Back at the force, Vulcan is making a blade like no other. “I should have given you a gun,” he tells Wednesday. They speak of blood sacrifices. As he polishes the blade, Vulcan lets on that he told the new Gods that they were there, and that they’re coming. He has sold them out. Vulcan says he’s been advised it’s best if he appear neutral. “Neutral in the face of injustice is on the side of the oppressor,” Wednesday says. It seems that despite the fact that Vulcan was not offered as sweet a deal as North Korea, he has nonetheless taken what was offered. The new Gods have brainwashed him, playing on his insecurities.
Wednesday tells Vulcan that he’s the martyr, not Wednesday. “You pledged your allegiance to me and forged a blade.” Before Vulcan can respond, Wednesday has taken up the sword, slashed Vulcan’s throat, and kicked him into the vat of molten metal. “Oh, shit!” Shadow cries, as Wednesday hands him the blade, and proceeds to piss on Vulcan’s remains. The metal sizzles and turns blood-red. “I’m laying down a curse,” he says coldly. “I’m cursing the whole fucking thing.”
Elsewhere, Salim is praying to Mecca. “Allahu Akbar,” he says. “God is great.” Laura corrects him. “Life is great, Salim.” He smiles. “Life is great.”
- In the “previously on”, they quote Mr. Wednesday as saying “you say merger. I hear…war.” The line was actually “I hear exile.”
- In a smashing example of irony, the border patrol agent in the cold open had a gun whose stock was engraved with a cross, thorns, and “Thy Kingdom Come.” Presumably, the other side of the stock reads “Thy will be done”?
- A “coyote” is a person who smuggles Mexican nationals across the border into the U.S. for a fee.
- The imagery of the modern crucifixion in the cold open was purposely done to evoke the traditional Catholic “bleeding heart”. The sacred heart is a widely practiced Roman Catholic devotion, taking Jesus’ physical heart as the representation of his divine love for humanity.
- Laura asks the hotel clerk where her car is, but I was a little lost here – when did she have her own car? Audrey drove her in Audrey’s car, up to the point where she was kidnapped by Ibis & Anubis, but did she go back at some point and get her own car? Did she have one? I’m unclear on this. If she had her own car, why borrow Audrey’s?
- Mad Sweeney snaps at Laura as he’s saying she needs to resurrect, “Why don’t you put that on your fucking scales and weigh it?” Indicating that the Egyptian version of judgement day we saw for Laura & Mrs.

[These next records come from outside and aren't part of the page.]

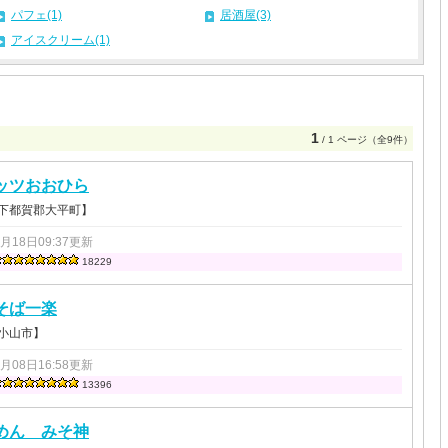
パフェ(1)
居酒屋(3)
アイスクリーム(1)
1
/ 1 ページ（全9件）
ッツおおひら
 下都賀郡大平町】
0月18日09:37更新
18229
そば一楽
 小山市】
9月08日16:58更新
13396
めん みそ神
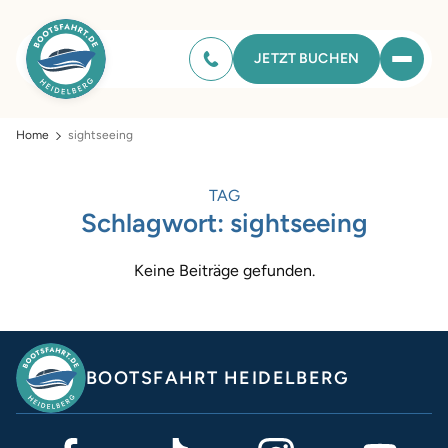
JETZT BUCHEN
Home
sightseeing
TAG
Schlagwort:
sightseeing
Keine Beiträge gefunden.
BOOTSFAHRT HEIDELBERG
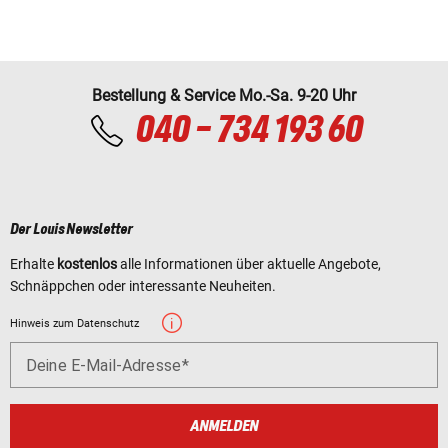
Bestellung & Service Mo.-Sa. 9-20 Uhr
040 - 734 193 60
Der Louis Newsletter
Erhalte
kostenlos
alle Informationen über aktuelle Angebote,
Schnäppchen oder interessante Neuheiten.
Hinweis zum Datenschutz
Deine E-Mail-Adresse
ANMELDEN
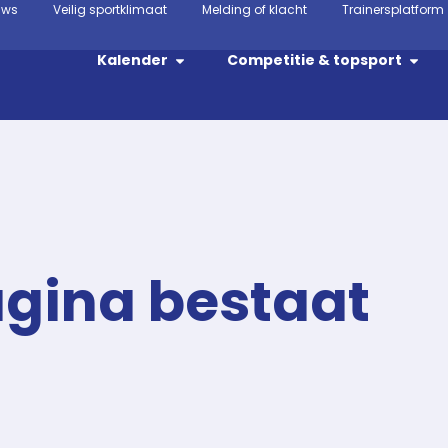
uws
Veilig sportklimaat
Melding of klacht
Trainersplatform
Kalender
Competitie & topsport
agina bestaat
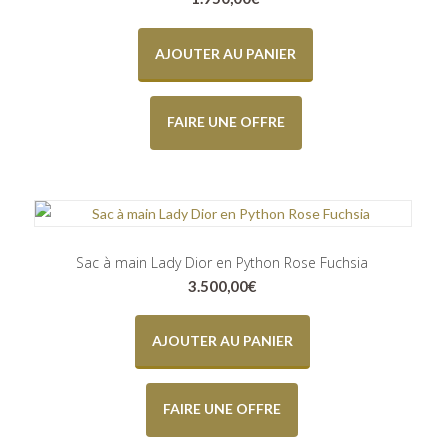
AJOUTER AU PANIER
FAIRE UNE OFFRE
Sac à main Lady Dior en Python Rose Fuchsia
3.500,00
€
AJOUTER AU PANIER
FAIRE UNE OFFRE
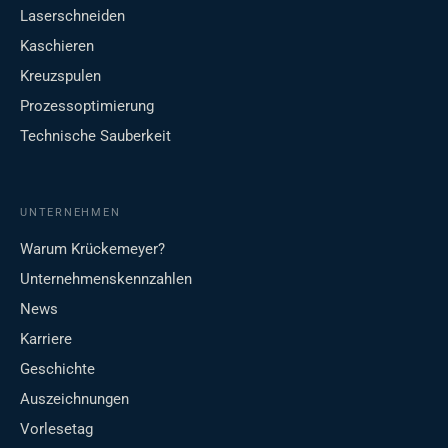
Laserschneiden
Kaschieren
Kreuzspulen
Prozessoptimierung
Technische Sauberkeit
UNTERNEHMEN
Warum Krückemeyer?
Unternehmenskennzahlen
News
Karriere
Geschichte
Auszeichnungen
Vorlesetag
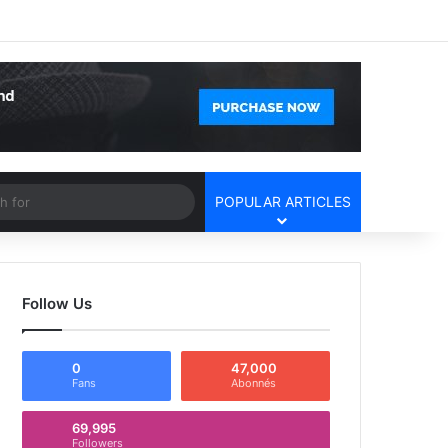
Facebook
X
YouTube
Instagram
Log In
Random Article
Sidebar
Article
Search
POPULAR ARTICLES
for
Follow Us
0
47,000
Fans
Abonnés
69,995
Followers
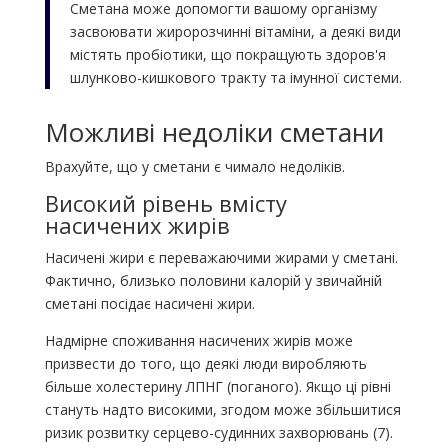
Сметана може допомогти вашому організму
засвоювати жиророзчинні вітаміни, а деякі види
містять пробіотики, що покращують здоров'я
шлунково-кишкового тракту та імунної системи.
Можливі недоліки сметани
Врахуйте, що у сметани є чимало недоліків.
Високий рівень вмісту
насичених жирів
Насичені жири є переважаючими жирами у сметані.
Фактично, близько половини калорій у звичайній
сметані посідає насичені жири.
Надмірне споживання насичених жирів може
призвести до того, що деякі люди виробляють
більше холестерину ЛПНГ (поганого). Якщо ці рівні
стануть надто високими, згодом може збільшитися
ризик розвитку серцево-судинних захворювань (7).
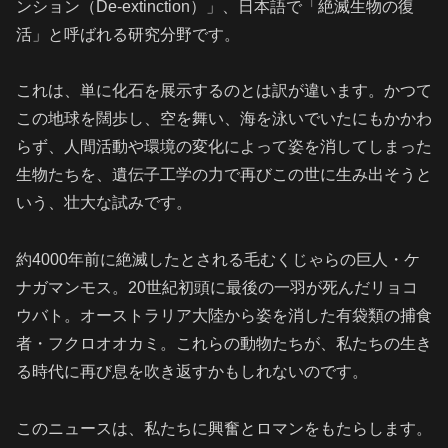
ンション（De-extinction）」、日本語で「絶滅生物の復
活」と呼ばれる研究分野です。
これは、単に化石を展示するのとは訳が違います。かつて
この地球を闊歩し、空を舞い、海を泳いでいたにもかかわ
らず、人間活動や環境の変化によって姿を消してしまった
生物たちを、遺伝子工学の力で再びこの世に生み出そうと
いう、壮大な試みです。
約4000年前に絶滅したとされる毛むくじゃらの巨人・ケ
ナガマンモス。20世紀初頭に最後の一羽が死んだリョコ
ウバト。オーストラリア大陸から姿を消した有袋類の捕食
者・フクロオオカミ。これらの動物たちが、私たちの生き
る時代に再び息を吹き返すかもしれないのです。
このニュースは、私たちに興奮とロマンをもたらします。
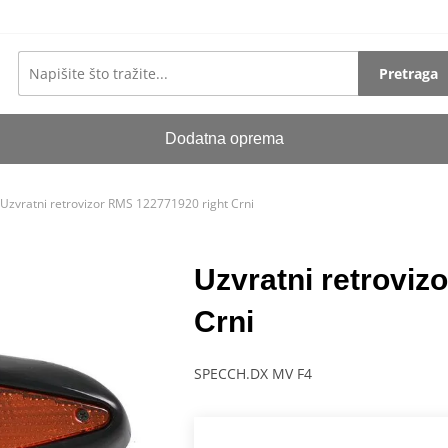
Pretraga
Dodatna oprema
Uzvratni retrovizor RMS 122771920 right Crni
Uzvratni retroviz
Crni
SPECCH.DX MV F4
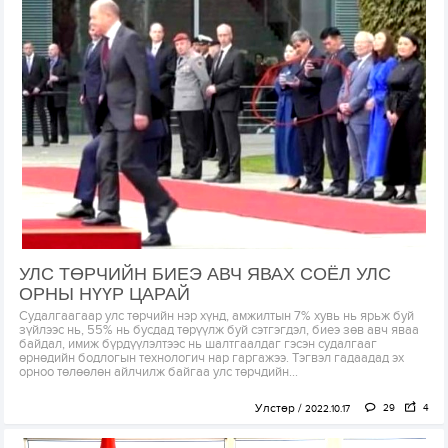
УЛС ТӨРЧИЙН БИЕЭ АВЧ ЯВАХ СОЁЛ УЛС
ОРНЫ НҮҮР ЦАРАЙ
Судалгаагаар улс төрчийн нэр хүнд, амжилтын 7% хувь нь ярьж буй
зүйлээс нь, 55% нь бусдад төрүүлж буй сэтгэгдэл, биеэ зөв авч яваа
байдал, имиж бүрдүүлэлтээс нь шалтгаалдаг гэсэн судалгааг
өрнөдийн бодлогын технологич нар гаргажээ. Тэгвэл гадаадад эх
орноо төлөөлөн айлчилж байгаа улс төрчдийн...
Улстөр
29
4
2022.10.17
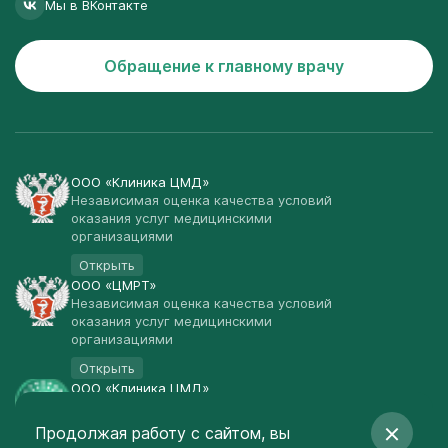
Мы в ВКонтакте
Обращение к главному врачу
ООО «Клиника ЦМД»
Независимая оценка качества условий
оказания услуг медицинскими
организациями
Открыть
ООО «ЦМРТ»
Независимая оценка качества условий
оказания услуг медицинскими
организациями
Открыть
ООО «Клиника ЦМД»
Публичная оферта
Продолжая работу с сайтом, вы
Открыть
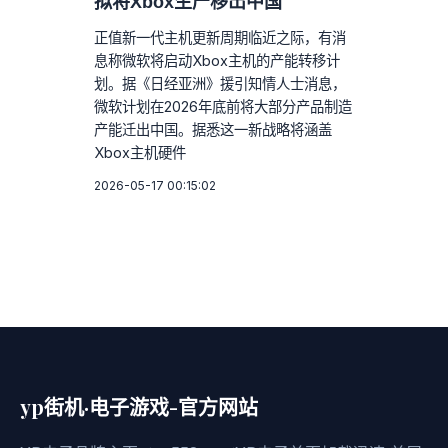
拟将Xbox生产移出中国
正值新一代主机更新周期临近之际，有消
息称微软将启动Xbox主机的产能转移计
划。据《日经亚洲》援引知情人士消息，
微软计划在2026年底前将大部分产品制造
产能迁出中国。据悉这一新战略将涵盖
Xbox主机硬件
2026-05-17 00:15:02
yp街机·电子游戏-官方网站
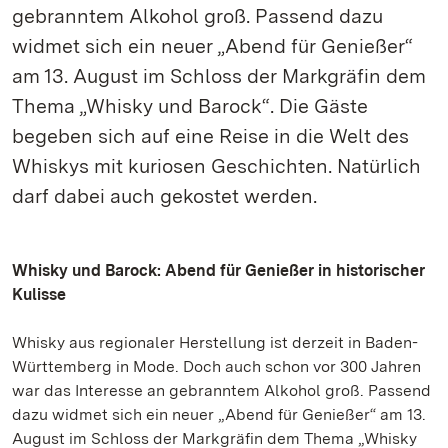
gebranntem Alkohol groß. Passend dazu
widmet sich ein neuer „Abend für Genießer“
am 13. August im Schloss der Markgräfin dem
Thema „Whisky und Barock“. Die Gäste
begeben sich auf eine Reise in die Welt des
Whiskys mit kuriosen Geschichten. Natürlich
darf dabei auch gekostet werden.
Whisky und Barock: Abend für Genießer in historischer
Kulisse
Whisky aus regionaler Herstellung ist derzeit in Baden-
Württemberg in Mode. Doch auch schon vor 300 Jahren
war das Interesse an gebranntem Alkohol groß. Passend
dazu widmet sich ein neuer „Abend für Genießer“ am 13.
August im Schloss der Markgräfin dem Thema „Whisky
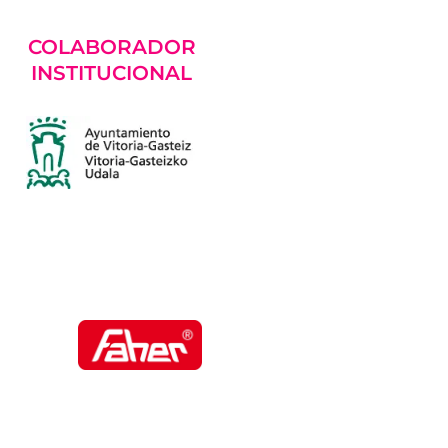
COLABORADOR
INSTITUCIONAL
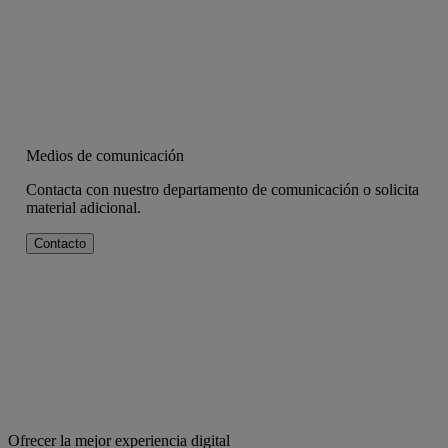
Medios de comunicación
Contacta con nuestro departamento de comunicación o solicita
material adicional.
Contacto
Ofrecer la mejor experiencia digital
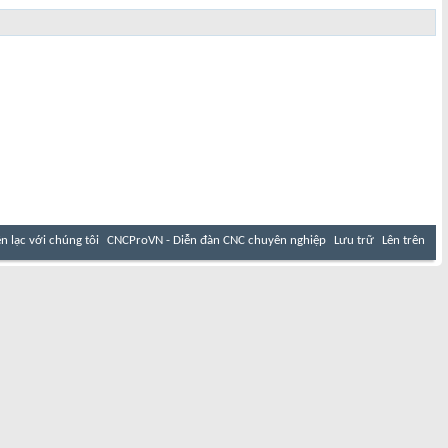
ên lạc với chúng tôi
CNCProVN - Diễn đàn CNC chuyên nghiệp
Lưu trữ
Lên trên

Fadil is THE version of judgement day, for everyone?
- Vulcan, traditionally, is the ancient Roman God of fire, metalworking, and the forge.
- This is the first I’ve noticed that even the stools in the alligator bar are alligator skulls. Nice touch.
Quoth Mr. Wednesday:
“What came first, Gods, or the people who believed in them?” – Wednesday on the origin of the Gods.
“Religion inspires in those who fear nothing, fear of the gods, and using that fear requires a certain element of fucked up.” – Wednesday on why things are so fucked up.
“There aren’t just two Americas. Everyone looks at Lady Liberty and sees a different face. Even if it crumbles under question. People will defend the warm, safe feeling their America gives them. They will defend it with bullets.” – Wednesday on patriotism.